Nothing like digging up a little religious justification for genocide.
Needless to say then, it’s quite alright in Religious Right thinking for Israel today to engage in the same sort of genocide, as sanctioned by the same Old Testament. After all, according to their own claims about the Bible as the unchanging word of God, those who don’t believe in the “right” god have got to make way for those who do.
If this gang of thugs ever gets in control of all three branches of government here, don’t expect any sympathy from the United States, Palestinians: “Whoa! Wrong god! You’re on your own.”
Not that the US has shown much sympathy as it is. But things are never so bad that they cannot get worse, as the Jews themselves discovered in the 1930s when they found themselves on the wrong end of a little God-ordained ethnic nationalism.
Moving on from the Old Testament and the previously chosen people, Fischer turned his attention to the new chosen people, the Americans, justifying our genocide of the indigenous population:
This may even be a part of American history, when we think about the moral right for the nation and the peoples that God brought into this land to exercise sovereign control over this land. Part of that equation may have to do with the immorality of those nations that were exercising sovereign control over this land at the time.
So of course, God sent in his new chosen people, the Christians, to clean up this newly discovered nest of “superstition and paganism, and idolatry, and sexual immorality and savagery.”

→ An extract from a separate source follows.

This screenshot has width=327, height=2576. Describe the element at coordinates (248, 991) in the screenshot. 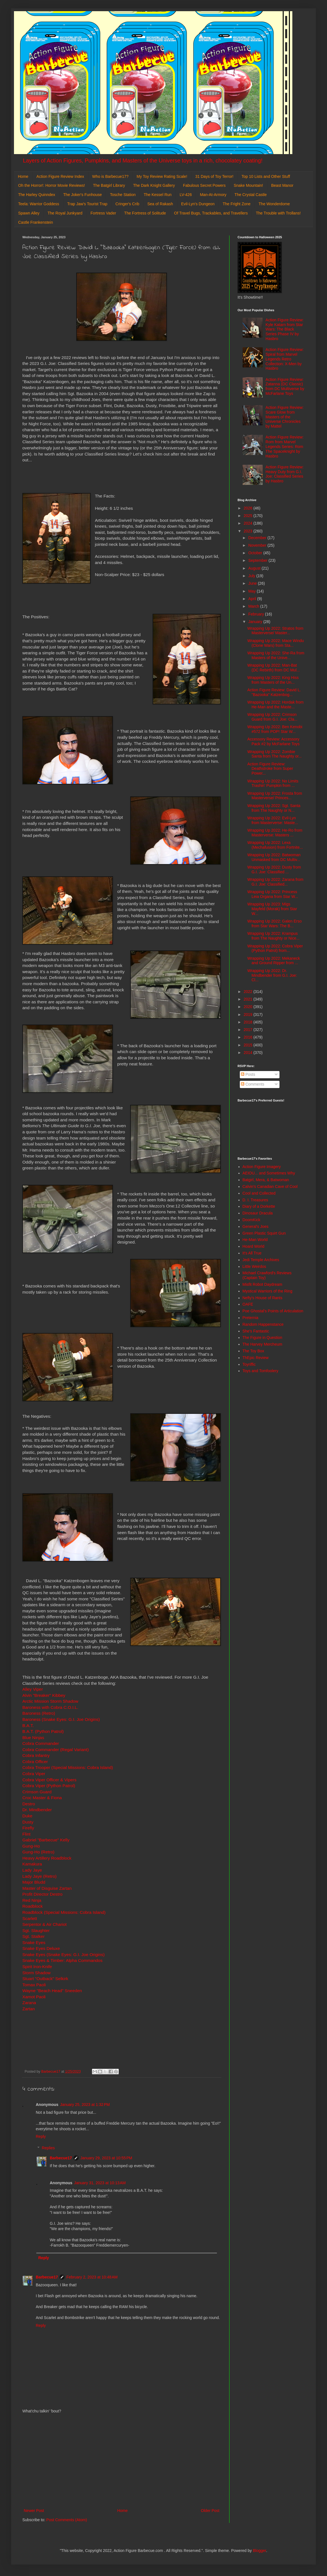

Obviously then, Christians are entitled to whatever they say God wants them to have, because nowhere in the Bible – Old Testament or New – is there any mention of the New World or of Native Americans or of Christian rights to destroy in a comprehensive, Old Testament sense, those people.
Here is where we see how pretending facts don’t exist gets dangerous. A premise has to have some foundation in reality, yet David Brooks tells us that,
If the party is to fully detoxify its image, something will have to pass next year. Midwestern Republican governors will have to develop a compelling governing model. And the volcanic effusions of the Palin era will have to look like 1970s neckties – inexplicable oddities from another age.
It’s extremely unlikely that we will see any “compelling governing models” given some of these governors have had years to run their states into the ground – and have – but I think Brooks is missing the most important ingredient here: the GOP needs to stop sounding – and acting – crazy.
So far, we have seen no sign THAT is going to happen either. And I don’t know about you, but I shudder at the thought of all the evil Republicans are going to do in God’s name going forward.
No, folks, the crazy is pretty frikking far from over.